After twenty-five years in Hawaii, Cheryl Ambrozic dreamed of long distance travel.  After selling almost everything, she moved to the U.S. mainland and into a Phoenix Custom Camper – full-time.  Don’t miss Scrappers!

So Long Hawaii, Hello Camping Freedom

If you woke up this morning and realized that you had a burning desire to live in Hawaii for a year, what would you do?  In your dreams you’re hiking Hawai’i Volcanoes National Park, marveling at the Polynesian Cultural Center, and exploring the history of Pearl Harbor.  Oh, Hawaii!

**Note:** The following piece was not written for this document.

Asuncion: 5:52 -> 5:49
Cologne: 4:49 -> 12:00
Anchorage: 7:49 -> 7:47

Due to the total life disruption such a move would present, not to mention the extensive research and costs involved, most of us would say, “That sounds wonderful, but it’s not going to happen”.  Reality, we might tell ourselves, doesn’t allow for such foolishness, or extravagance.

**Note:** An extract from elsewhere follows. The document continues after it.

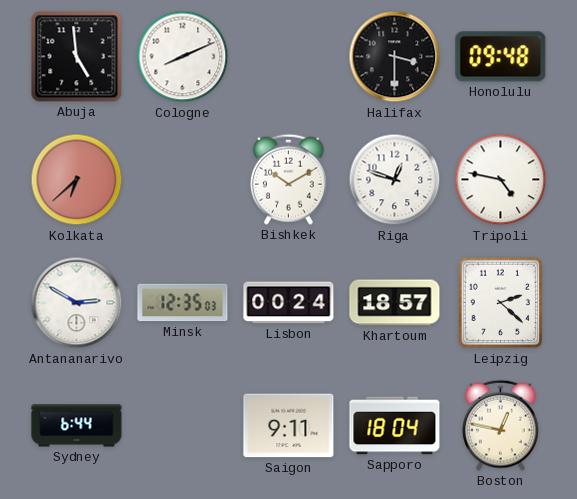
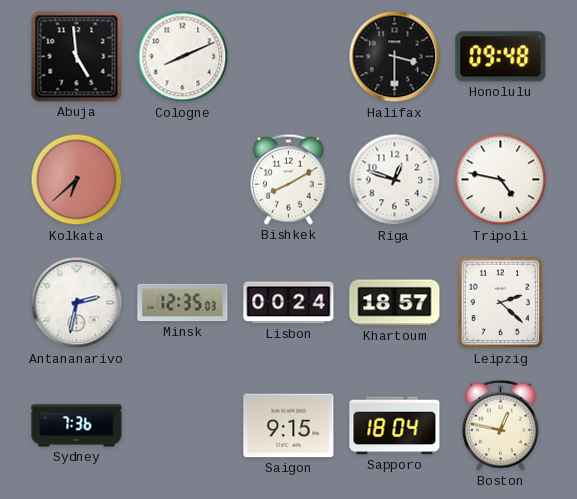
Bishkek: 10:10 -> 8:10
Antananarivo: 2:50 -> 2:32
Sydney: 6:44 -> 7:36
Saigon: 9:11 -> 9:15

Naturally, you would be right.  Moving to Hawaii for a year would be very risky, expensive, and who knows what might go wrong.  But – if Hawaii truly was your dream – would it be something you later regretted?

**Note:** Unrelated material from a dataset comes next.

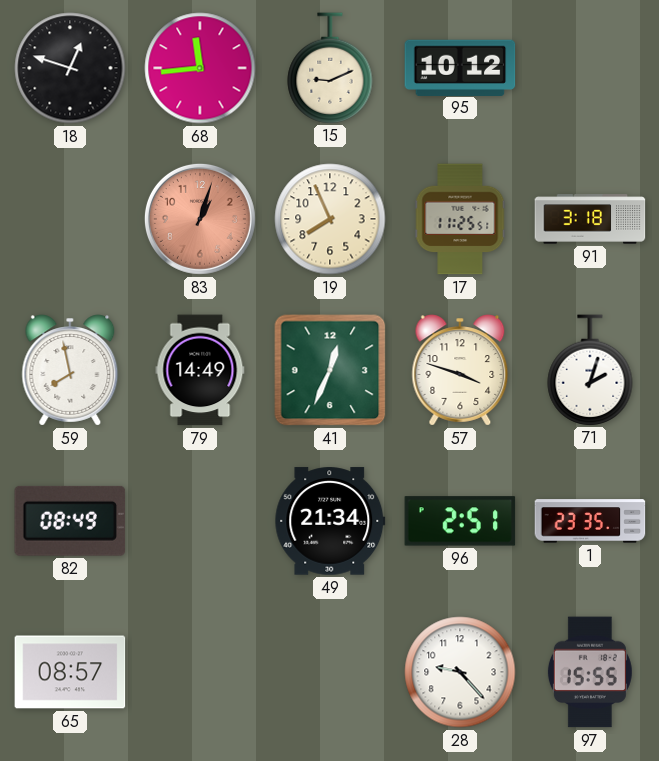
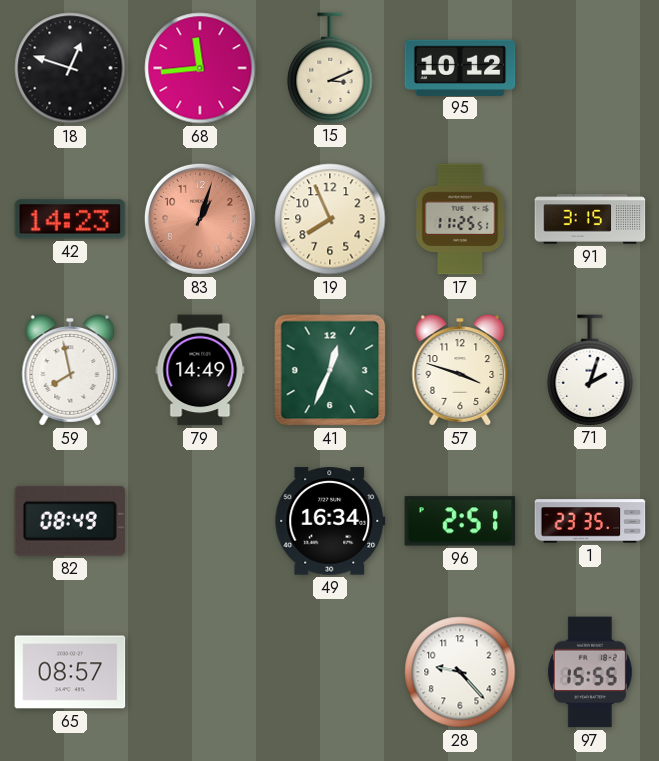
15: 9:11 -> 3:11
42: none -> 14:23
91: 3:18 -> 3:15
49: 21:34 -> 16:34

Having met hundreds of people who have dared to chase their life dreams, the answer is almost certainly, “No!”  It’s the things we dream of doing, and don’t, that we end up regretting.  While I’m sure most of us aren’t burning to live in Hawaii for a year, we understand the urge for a bigger life adventure, and rarely regret having followed through.

Which brings us to Cheryl Ambrozic.  At the age of twenty-five, Cheryl moved to Maui from Seattle.  Twenty-five years later, she found herself longing return to the U.S. mainland, drive long distances, and explore off-road destinations in a self-contained truck camper.

Summoning the courage, Cheryl sold her Maui home and almost all of her possessions, ordered a Phoenix Custom Camper sight unseen, shipped her truck to Seattle, flew over to pick it up, and then drove to Denver to get her camper.  Her plan; live full-time in the Phoenix, and look for a new place to settle.

And you thought a year in Hawaii was a big deal.

Williams Lake Idaho

TCM: Tell us about your camping experiences and lifestyle over the years. Did you go tent camping or RVing when you were growing up?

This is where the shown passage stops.